Relator do Caso Master no Supremo Tribunal Federal (STF), o ministro André Mendonça disse ter negado uma oferta de “delação seletiva” feita pelos advogados de um dos investigados pelas fraudes financeiras supostamente cometidas pelo banco de Daniel Vorcaro. Mendonça comentava o caso com o ministro Gilmar Mendes durante sessão da Segunda Turma do STF.
“Perderam o pudor, ministro Gilmar [Mendes], dizendo que queriam fazer uma delação seletiva. Falaram na minha cara isso. Eu disse que não faço questão de delação, mas agora delação seletiva comigo não. É até, de certa forma, um descaramento”, disse André Mendonça, sem citar o banqueiro Daniel Vorcaro, que apresentou duas propostas de delação no Caso Master.

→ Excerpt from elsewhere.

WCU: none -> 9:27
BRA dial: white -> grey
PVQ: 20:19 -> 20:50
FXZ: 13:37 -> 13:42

“A investigação, no que depender de mim como relator, seguirá seu curso. [...] Eu sempre disse para os advogados que eu não estou preocupado com delação. Primeiro, que eu não prendo para fazer delação. Não me permitiria isso. Eu não dormiria tranquilo. Em segundo lugar, a delação é um ato de vontade da defesa”, afirmou o ministro.

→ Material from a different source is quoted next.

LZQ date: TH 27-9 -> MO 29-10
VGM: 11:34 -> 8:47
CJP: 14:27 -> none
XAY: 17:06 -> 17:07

Lembrado por Gilmar Mendes de que não cabe o relator celebrar acordos de delação premiada, atribuição da Procuradoria-Geral da República e da Polícia Federal (PF), André Mendonça disse ter se recusado a ver a primeira proposta de delação apresentada por Vorcaro.
“Alguns advogados vêm e falam: ‘Mas você não vai pegar todo mundo?’ Eu estou preocupado em pegar o que a investigação determinar. Eu não estou preocupado se será todo mundo ou não. Estou preocupado com que a investigação vier a esclarecer”, disse o ministro.

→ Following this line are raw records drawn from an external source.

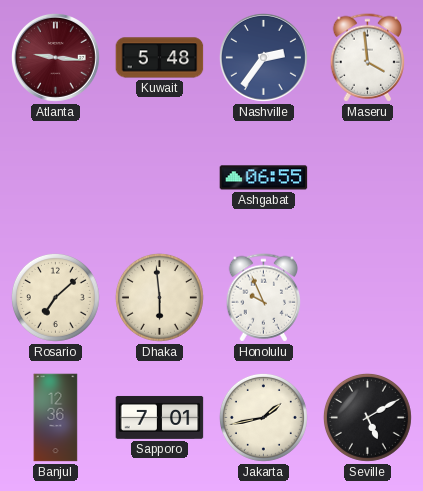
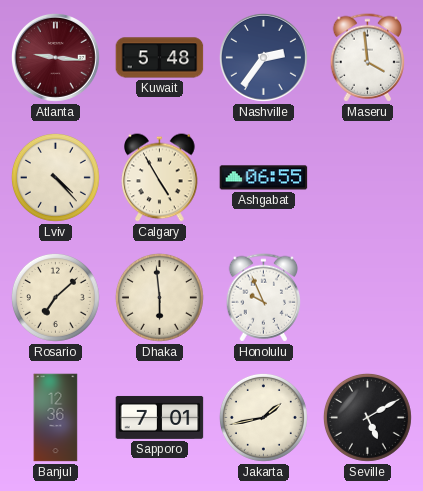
Lviv: none -> 4:23
Calgary: none -> 4:55
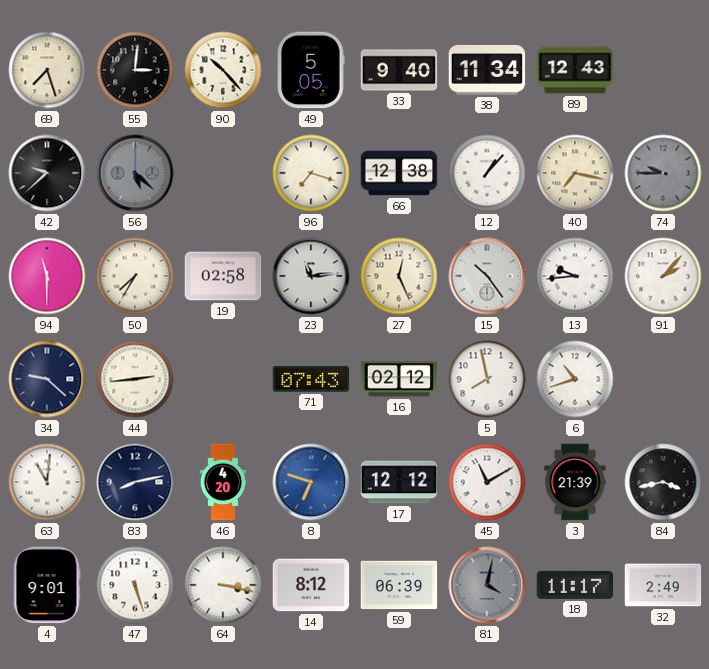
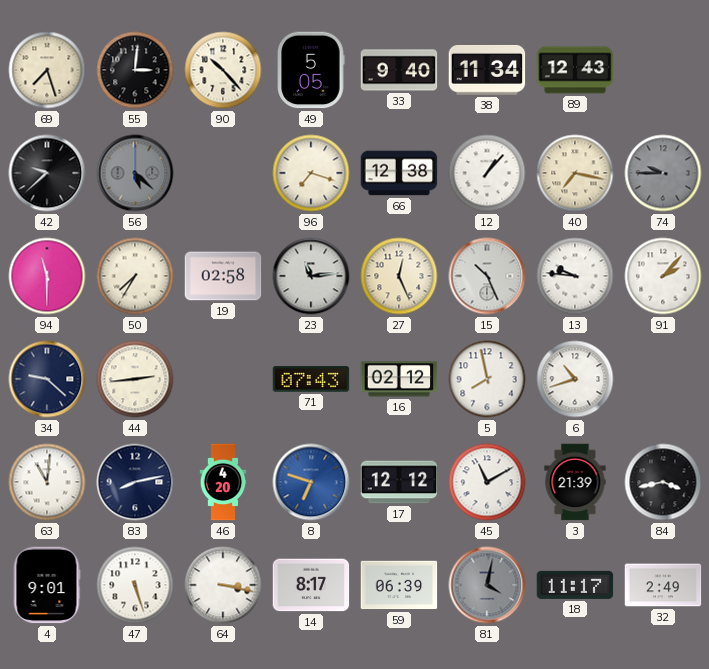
15: 10:24 -> 10:26
13: 9:44 -> 9:46
14: 8:12 -> 8:17
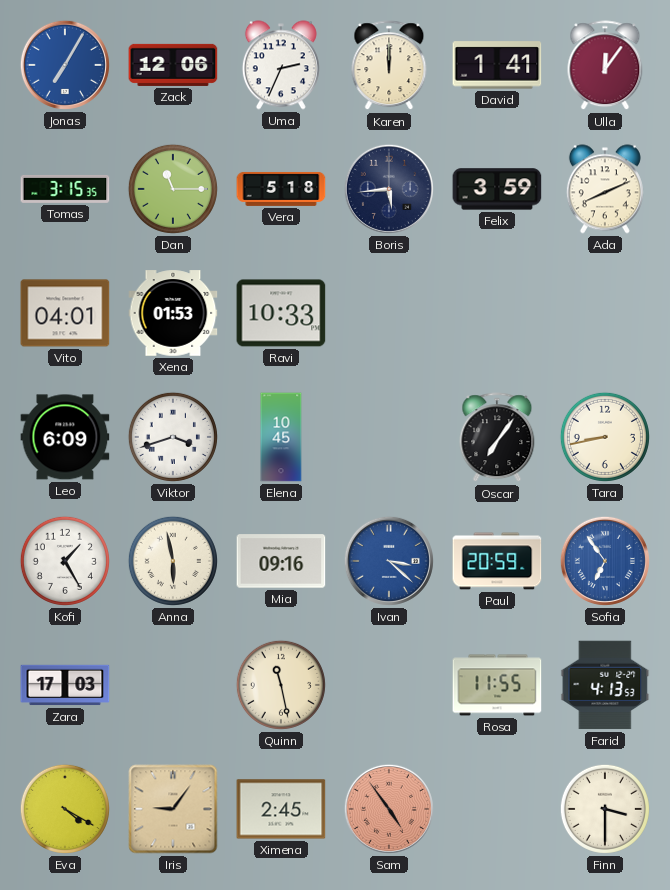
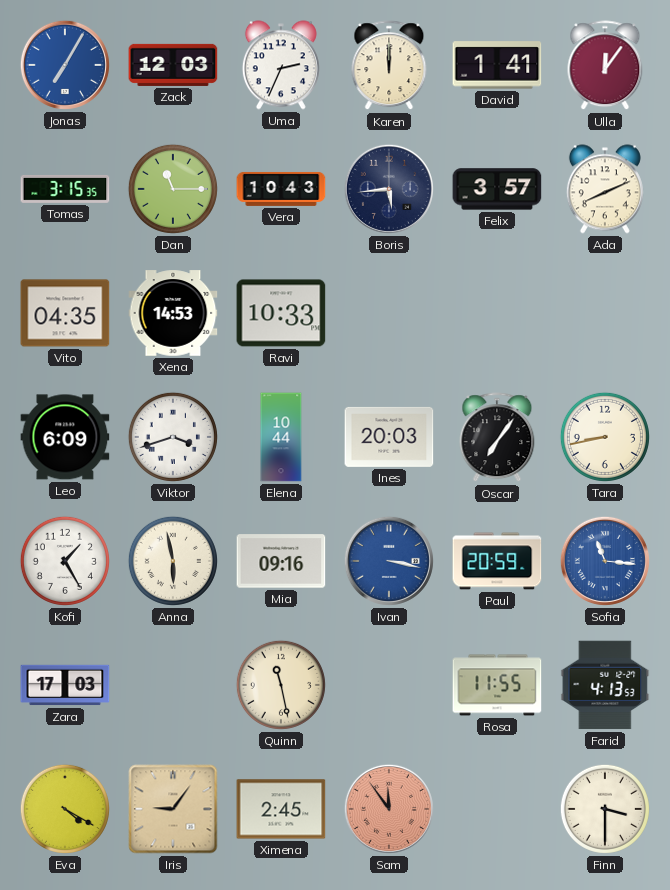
Zack: 12:06 -> 12:03
Vera: 5:18 -> 10:43
Felix: 3:59 -> 3:57
Vito: 04:01 -> 04:35
Xena: 01:53 -> 14:53
Elena: 10:45 -> 10:44
Ines: none -> 20:03
Ivan: 3:22 -> 3:17
Sofia: 6:54 -> 11:16
Sam: 4:54 -> 11:54
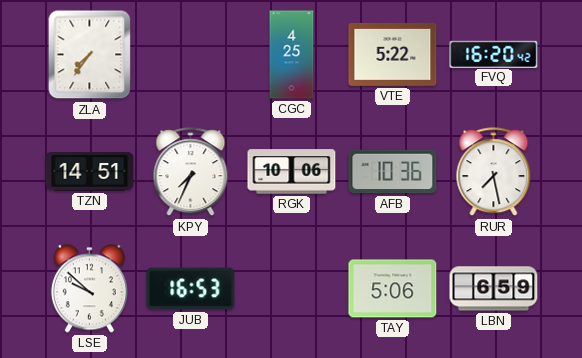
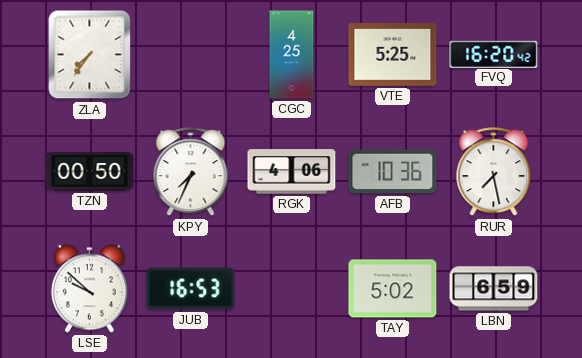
VTE: 5:22 -> 5:25
TZN: 14:51 -> 00:50
RGK: 10:06 -> 4:06
TAY: 5:06 -> 5:02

“A defesa até apresentou a primeira proposta de delação. Eu não quis acessar, ministro [Gilmar Mendes]. Até porque há uma perspectiva, parece que certos setores atuam para criar um vício. Tudo que querem é criar um vício. Há um sistema articulado para isso. Eu não sou cego. Eu estou acompanhando, assistindo os movimentos”, afirmou Mendonça.